IF 4.1 2区 医学 Q1 RADIOLOGY, NUCLEAR MEDICINE & MEDICAL IMAGING Pub Date : 2024-10-16 DOI: 10.1186/s13244-024-01827-0
Bernhard Föllmer, Sotirios Tsogias, Federico Biavati, Kenrick Schulze, Maria Bosserdt, Lars Gerrit Hövermann, Sebastian Stober, Wojciech Samek, Klaus F Kofoed, Pál Maurovich-Horvat, Patrick Donnelly, Theodora Benedek, Michelle C Williams, Marc Dewey

Objectives: To develop and evaluate a multi-task deep-learning (DL) model for automated segment-level coronary artery calcium (CAC) scoring on non-contrast computed tomography (CT) for precise localization and quantification of calcifications in the coronary artery tree.
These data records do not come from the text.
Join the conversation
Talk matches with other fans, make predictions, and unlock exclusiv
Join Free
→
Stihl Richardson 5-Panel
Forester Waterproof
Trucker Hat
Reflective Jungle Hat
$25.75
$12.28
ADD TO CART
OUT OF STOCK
Methods: This study included 1514 patients (mean age, 60.0 ± 10.2 years; 56.0% female) with stable chest pain from 26 centers participating in the multicenter DISCHARGE trial (NCT02400229). The patients were randomly assigned to a training/validation set (1059) and a test set (455). We developed a multi-task neural network for performing the segmentation of calcifications on the segment level as the main task and the segmentation of coronary artery segment regions with weak annotations as an auxiliary task. Model performance was evaluated using (micro-average) sensitivity, specificity, F1-score, and weighted Cohen's κ for segment-level agreement based on the Agatston score and performing interobserver variability analysis.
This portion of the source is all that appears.